Dataset entries:
§
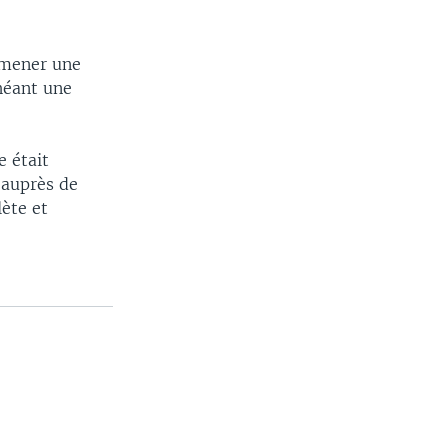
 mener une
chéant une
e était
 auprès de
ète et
§
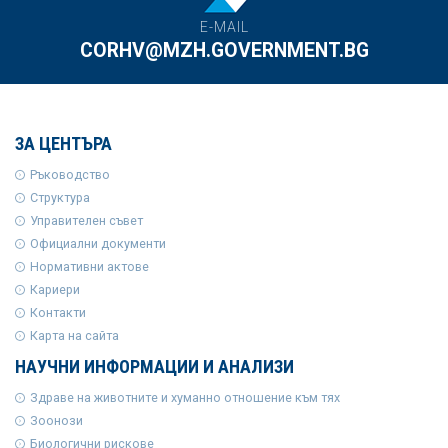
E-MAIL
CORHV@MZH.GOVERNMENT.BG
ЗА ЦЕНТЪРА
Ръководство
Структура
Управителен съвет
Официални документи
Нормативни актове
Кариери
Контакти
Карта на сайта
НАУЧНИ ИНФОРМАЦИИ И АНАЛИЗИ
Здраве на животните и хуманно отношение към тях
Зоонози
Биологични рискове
§
_Exercise details_
In the entries above, find the line holding "Карта на сайта" and the line holding "Биологични рискове", then retype exactly those two lines and every line between them, and nothing else.

_Task result_
Карта на сайта
НАУЧНИ ИНФОРМАЦИИ И АНАЛИЗИ
Здраве на животните и хуманно отношение към тях
Зоонози
Биологични рискове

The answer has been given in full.